Biden hopes to open “the majority of K-8 schools,” according to Education Week’s Evie Blad. A recent report by the CDC suggests that in-person learning for these younger students, when implemented safely, is not likely to seed an outbreak in the wider community. (College-aged students in the 18-24 range are more likely to cause such outbreaks.)
The report says: “CDC recommends that K–12 schools be the last settings to close after all other mitigation measures have been employed and the first to reopen when they can do so safely.”
But, as Blad points out, it will be difficult to track the impact that more school reopening would have on broader communities, as data on COVID-19 cases in schools are still limited and fractured. There is still no federal dataset on COVID-19 in American public schools. State datasets are fully unstandardized; and most states only report case counts, making it difficult to actually analyze how school outbreaks compare across schools.

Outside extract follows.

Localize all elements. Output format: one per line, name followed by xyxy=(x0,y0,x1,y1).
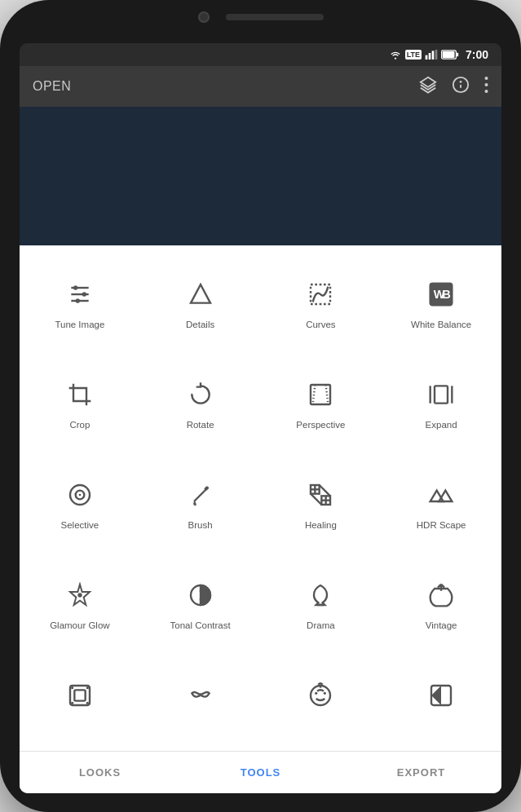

As of our most recent K-12 state annotation update, only Delaware, New York, and Texas are providing enrollment numbers, and only New York is providing testing numbers. (Thank you to intern Sarah Braner for doing the update this week!)

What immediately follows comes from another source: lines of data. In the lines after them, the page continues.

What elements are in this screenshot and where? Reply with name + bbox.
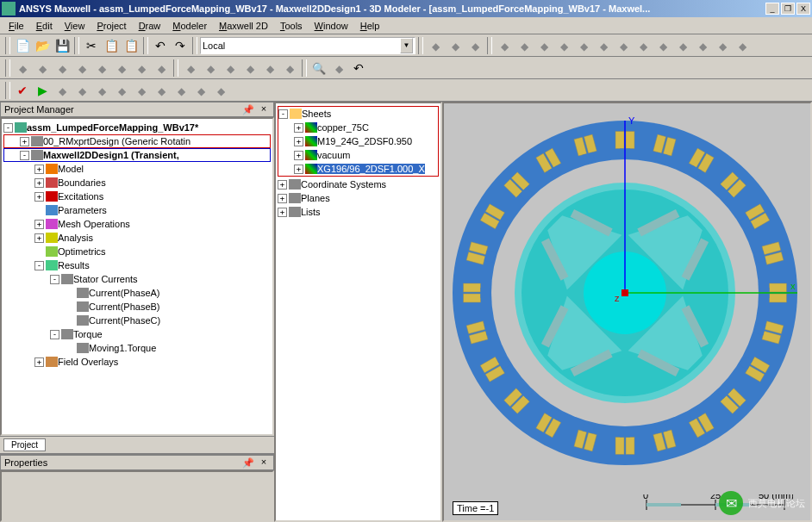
expand-icon[interactable]: - (34, 261, 44, 270)
expand-icon[interactable]: + (278, 194, 287, 203)
expand-icon[interactable]: + (294, 137, 303, 146)
tree-item[interactable]: +Excitations (3, 190, 271, 203)
menu-modeler[interactable]: Modeler (167, 19, 212, 33)
sim-btn[interactable] (92, 81, 111, 100)
model-tree-item[interactable]: +Lists (278, 205, 439, 219)
expand-icon[interactable]: + (294, 151, 303, 160)
tool-btn[interactable] (614, 36, 633, 55)
tool-btn[interactable] (495, 36, 514, 55)
3d-viewport[interactable]: x Y z Time =-1 0 25 50 (mm) (442, 102, 812, 522)
tree-root[interactable]: - assm_LumpedForceMapping_WBv17* (3, 121, 271, 134)
panel-close-button[interactable]: × (258, 103, 270, 115)
draw-btn[interactable] (152, 59, 171, 78)
tool-btn[interactable] (465, 36, 484, 55)
save-button[interactable] (53, 36, 72, 55)
new-button[interactable] (13, 36, 32, 55)
draw-btn[interactable] (53, 59, 72, 78)
pin-icon[interactable]: 📌 (242, 457, 254, 469)
expand-icon[interactable]: + (278, 208, 287, 217)
expand-icon[interactable]: + (34, 220, 44, 229)
expand-icon[interactable]: - (3, 123, 13, 133)
model-tree-item[interactable]: +Coordinate Systems (278, 177, 439, 191)
menu-window[interactable]: Window (309, 19, 353, 33)
tool-btn[interactable] (554, 36, 573, 55)
sim-btn[interactable] (152, 81, 171, 100)
sim-btn[interactable] (132, 81, 151, 100)
sim-btn[interactable] (211, 81, 230, 100)
tree-item[interactable]: -Results (3, 258, 271, 272)
tool-btn[interactable] (446, 36, 465, 55)
view-btn[interactable] (349, 59, 368, 78)
draw-btn[interactable] (181, 59, 200, 78)
model-tree-item[interactable]: +vacuum (278, 148, 438, 162)
tree-item[interactable]: Current(PhaseC) (3, 314, 271, 327)
panel-close-button[interactable]: × (258, 457, 270, 469)
menu-file[interactable]: File (3, 19, 29, 33)
redo-button[interactable] (171, 36, 190, 55)
restore-button[interactable]: ❐ (781, 3, 795, 15)
tool-btn[interactable] (594, 36, 613, 55)
menu-tools[interactable]: Tools (275, 19, 308, 33)
tree-item[interactable]: -Torque (3, 327, 271, 341)
sim-btn[interactable] (172, 81, 191, 100)
expand-icon[interactable]: + (294, 123, 303, 133)
minimize-button[interactable]: _ (765, 3, 779, 15)
tool-btn[interactable] (574, 36, 593, 55)
tree-item[interactable]: -Stator Currents (3, 272, 271, 286)
copy-button[interactable] (102, 36, 121, 55)
menu-project[interactable]: Project (91, 19, 131, 33)
open-button[interactable] (33, 36, 52, 55)
draw-btn[interactable] (280, 59, 299, 78)
cut-button[interactable] (82, 36, 101, 55)
expand-icon[interactable]: - (50, 330, 59, 339)
menu-help[interactable]: Help (355, 19, 385, 33)
tree-item[interactable]: +Model (3, 162, 271, 176)
expand-icon[interactable]: - (20, 151, 29, 160)
sim-btn[interactable] (112, 81, 131, 100)
expand-icon[interactable]: + (34, 233, 44, 243)
paste-button[interactable] (122, 36, 141, 55)
draw-btn[interactable] (92, 59, 111, 78)
expand-icon[interactable]: + (294, 165, 303, 174)
tool-btn[interactable] (653, 36, 672, 55)
menu-view[interactable]: View (59, 19, 91, 33)
sim-btn[interactable] (53, 81, 72, 100)
pin-icon[interactable]: 📌 (242, 104, 254, 115)
draw-btn[interactable] (260, 59, 279, 78)
expand-icon[interactable]: + (34, 357, 44, 367)
draw-btn[interactable] (72, 59, 91, 78)
model-tree-root[interactable]: - Sheets (278, 107, 438, 121)
tool-btn[interactable] (515, 36, 534, 55)
tree-item[interactable]: -Maxwell2DDesign1 (Transient, (3, 148, 271, 162)
tree-item[interactable]: Current(PhaseA) (3, 286, 271, 300)
draw-btn[interactable] (33, 59, 52, 78)
menu-draw[interactable]: Draw (134, 19, 166, 33)
tree-item[interactable]: +Field Overlays (3, 355, 271, 369)
tree-item[interactable]: Optimetrics (3, 245, 271, 258)
tool-btn[interactable] (426, 36, 445, 55)
toolbar-grip[interactable] (5, 82, 10, 99)
sim-btn[interactable]: ▶ (33, 81, 52, 100)
tree-item[interactable]: +Mesh Operations (3, 217, 271, 231)
menu-maxwell2d[interactable]: Maxwell 2D (214, 19, 273, 33)
draw-btn[interactable] (132, 59, 151, 78)
draw-btn[interactable] (240, 59, 259, 78)
expand-icon[interactable]: + (278, 180, 287, 190)
draw-btn[interactable] (221, 59, 240, 78)
toolbar-grip[interactable] (5, 59, 10, 77)
model-tree[interactable]: - Sheets +copper_75C+M19_24G_2DSF0.950+v… (274, 102, 442, 522)
expand-icon[interactable]: + (20, 137, 29, 146)
zoom-btn[interactable] (309, 59, 328, 78)
tree-item[interactable]: Moving1.Torque (3, 341, 271, 355)
model-tree-item[interactable]: +M19_24G_2DSF0.950 (278, 134, 438, 148)
view-btn[interactable] (329, 59, 348, 78)
model-tree-item[interactable]: +Planes (278, 191, 439, 205)
draw-btn[interactable] (13, 59, 32, 78)
coord-system-combo[interactable]: Local ▼ (200, 37, 415, 54)
tab-project[interactable]: Project (3, 438, 46, 451)
tree-item[interactable]: +Boundaries (3, 176, 271, 190)
expand-icon[interactable]: - (278, 109, 288, 119)
toolbar-grip[interactable] (5, 37, 10, 54)
tree-item[interactable]: Current(PhaseB) (3, 300, 271, 314)
expand-icon[interactable]: + (34, 165, 44, 174)
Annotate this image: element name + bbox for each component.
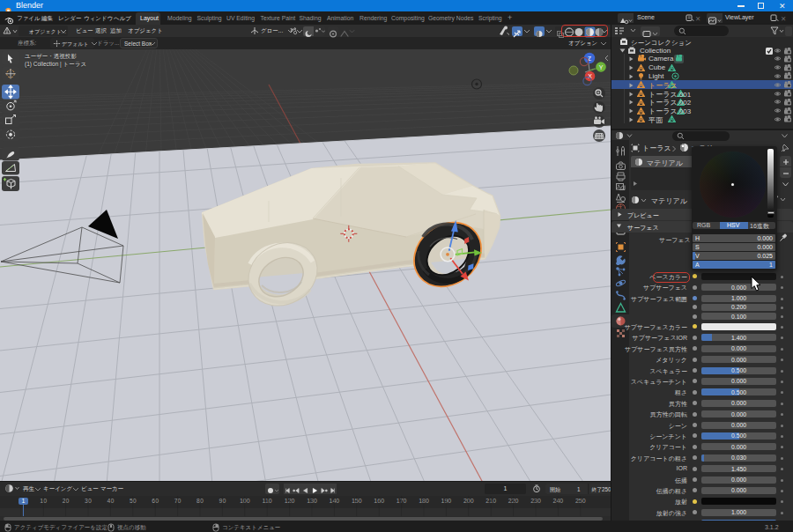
svg-text:Y: Y (599, 64, 604, 70)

In last week’s recommended reading section, I featured an op ed in Nature by school data leader Emily Oster calling on President-elect Biden to develop a unified, national system for tracking COVID-19 in schools. I wanted to highlight it again this week because I absolutely agree with Oster here. As important as her and others’ compilation efforts have been in filling the school data gap, no outside dashboard can replace the work of the federal government:
We need to be able to identify the virus spreading in schools and work out what went wrong. The data we do have suggest that outbreaks in schools are not common, but they do happen. We need a way to find them systematically.

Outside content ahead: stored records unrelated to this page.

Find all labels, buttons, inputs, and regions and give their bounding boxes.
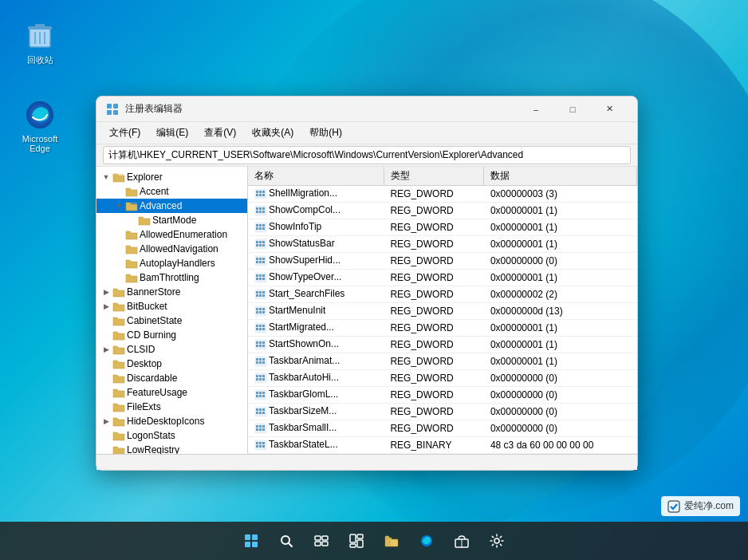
svg-rect-91 [262,375,265,377]
table-row[interactable]: StartMenuInitREG_DWORD0x0000000d (13) [248,303,637,320]
tree-item-logonstats[interactable]: LogonStats [96,428,247,443]
table-row[interactable]: TaskbarGlomL...REG_DWORD0x00000000 (0) [248,387,637,404]
edge-label: Microsoft Edge [15,134,65,153]
tree-item-cdburning[interactable]: CD Burning [96,328,247,342]
watermark-text: 爱纯净.com [684,500,734,511]
entry-type: REG_DWORD [384,370,484,387]
tree-item-desktop[interactable]: Desktop [96,357,247,371]
edge-taskbar-button[interactable] [411,525,443,557]
table-row[interactable]: TaskbarStateL...REG_BINARY48 c3 da 60 00… [248,437,637,454]
tree-panel[interactable]: ▼ Explorer Accent ▼ [96,167,248,454]
table-row[interactable]: ShellMigration...REG_DWORD0x00000003 (3) [248,186,637,203]
entries-panel[interactable]: 名称 类型 数据 ShellMigration...REG_DWORD0x000… [248,167,637,454]
store-taskbar-button[interactable] [446,525,478,557]
table-row[interactable]: StartMigrated...REG_DWORD0x00000001 (1) [248,320,637,337]
table-row[interactable]: Start_SearchFilesREG_DWORD0x00000002 (2) [248,286,637,303]
svg-rect-56 [262,291,265,294]
recycle-bin-label: 回收站 [27,54,53,66]
address-bar: 计算机\HKEY_CURRENT_USER\Software\Microsoft… [96,144,637,167]
svg-rect-105 [262,408,265,411]
settings-taskbar-button[interactable] [481,525,513,557]
svg-rect-21 [262,207,265,210]
tree-item-cabinet[interactable]: CabinetState [96,314,247,328]
svg-rect-73 [262,328,265,330]
reg-dword-icon [254,238,267,250]
svg-rect-120 [256,445,258,448]
menu-item[interactable]: 收藏夹(A) [246,124,300,141]
entry-type: REG_DWORD [384,420,484,437]
tree-item-discardable[interactable]: Discardable [96,371,247,385]
close-button[interactable]: ✕ [591,97,628,122]
svg-rect-76 [259,341,262,344]
folder-icon [112,357,125,370]
search-taskbar-button[interactable] [270,525,302,557]
start-button[interactable] [235,525,267,557]
svg-rect-19 [256,207,258,210]
reg-dword-icon [254,288,267,301]
svg-rect-33 [256,241,258,243]
address-input[interactable]: 计算机\HKEY_CURRENT_USER\Software\Microsoft… [103,146,631,164]
entry-data: 0x00000001 (1) [484,219,637,236]
registry-editor-window: 注册表编辑器 – □ ✕ 文件(F)编辑(E)查看(V)收藏夹(A)帮助(H) … [96,96,638,471]
table-row[interactable]: TaskbarAnimat...REG_DWORD0x00000001 (1) [248,353,637,370]
tree-item-autoplay[interactable]: AutoplayHandlers [96,256,247,270]
table-row[interactable]: TaskbarAutoHi...REG_DWORD0x00000000 (0) [248,370,637,387]
maximize-button[interactable]: □ [554,97,591,122]
tree-item-advanced[interactable]: ▼ Advanced [96,199,247,213]
entry-data: 0x00000000 (0) [484,387,637,404]
tree-item-allowed-enum[interactable]: AllowedEnumeration [96,227,247,242]
table-row[interactable]: ShowTypeOver...REG_DWORD0x00000001 (1) [248,270,637,286]
explorer-taskbar-button[interactable] [376,525,407,557]
table-row[interactable]: ShowInfoTipREG_DWORD0x00000001 (1) [248,219,637,236]
svg-rect-83 [259,358,262,361]
svg-point-157 [494,538,499,543]
reg-dword-icon [254,422,267,435]
entry-data: 0x0000000d (13) [484,303,637,320]
menu-item[interactable]: 文件(F) [103,124,147,141]
edge-desktop-icon[interactable]: Microsoft Edge [12,96,68,156]
table-row[interactable]: StartShownOn...REG_DWORD0x00000001 (1) [248,337,637,353]
table-row[interactable]: TaskbarSizeM...REG_DWORD0x00000000 (0) [248,404,637,420]
svg-rect-92 [256,378,258,381]
main-content: ▼ Explorer Accent ▼ [96,167,637,454]
tree-item-clsid[interactable]: ▶ CLSID [96,342,247,357]
tree-item-lowregistry[interactable]: LowRegistry [96,443,247,454]
tree-item-startmode[interactable]: StartMode [96,213,247,227]
tree-label: CD Burning [127,329,176,341]
expand-icon: ▶ [100,286,112,298]
minimize-button[interactable]: – [518,97,554,122]
svg-rect-24 [262,211,265,213]
entry-name: ShowCompCol... [248,203,384,219]
tree-item-allowed-nav[interactable]: AllowedNavigation [96,242,247,256]
menu-item[interactable]: 查看(V) [198,124,242,141]
entry-type: REG_DWORD [384,303,484,320]
svg-rect-29 [256,227,258,230]
svg-rect-158 [668,501,679,512]
tree-item-fileexts[interactable]: FileExts [96,400,247,414]
tree-label: LogonStats [127,430,175,441]
svg-rect-119 [262,442,265,444]
tree-item-accent[interactable]: Accent [96,184,247,199]
tree-item-bitbucket[interactable]: ▶ BitBucket [96,299,247,314]
svg-rect-66 [262,311,265,314]
table-row[interactable]: ShowCompCol...REG_DWORD0x00000001 (1) [248,203,637,219]
entry-name: TaskbarSizeM... [248,404,384,420]
tree-item-banner[interactable]: ▶ BannerStore [96,285,247,299]
taskview-button[interactable] [305,525,337,557]
reg-dword-icon [254,388,267,401]
table-row[interactable]: TaskbarSmallI...REG_DWORD0x00000000 (0) [248,420,637,437]
menu-item[interactable]: 帮助(H) [303,124,348,141]
recycle-bin-icon[interactable]: 回收站 [12,16,68,69]
widgets-button[interactable] [341,525,372,557]
table-row[interactable]: ShowSuperHid...REG_DWORD0x00000000 (0) [248,253,637,270]
table-row[interactable]: ShowStatusBarREG_DWORD0x00000001 (1) [248,236,637,253]
svg-rect-110 [256,425,258,428]
tree-item-bam[interactable]: BamThrottling [96,270,247,285]
menu-item[interactable]: 编辑(E) [150,124,195,141]
tree-item-explorer[interactable]: ▼ Explorer [96,170,247,184]
entry-type: REG_DWORD [384,387,484,404]
tree-item-featureusage[interactable]: FeatureUsage [96,385,247,400]
svg-rect-23 [259,211,262,213]
tree-item-hidedesktop[interactable]: ▶ HideDesktopIcons [96,414,247,428]
svg-rect-89 [256,375,258,377]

And here’s one more school-related metric we should be tracking: teachers are starting to get vaccinated. According to a recent Kaiser Family Foundation analysis of state vaccination priority groups, 31 states have put K-12 and childcare personnel in their Phase 1 group. In Utah, teachers and childcare workers are even included in Phase 1A. California and New York, two of the biggest states, started vaccinating teachers this past week.
(If you want a heartwarming read this long weekend, I recommend this piece from THE CITY that profiles NYC teachers and other essential workers getting vaccinated in the middle of the night.)
But most states are barely reporting basic demographic data for their vaccinations, much less telling the public the occupations of those who have gotten shots. Without knowing how many teachers have been vaccinated, it will be difficult to factor these inoculations into reopening decisions—or determine how vaccination impacts future school outbreaks.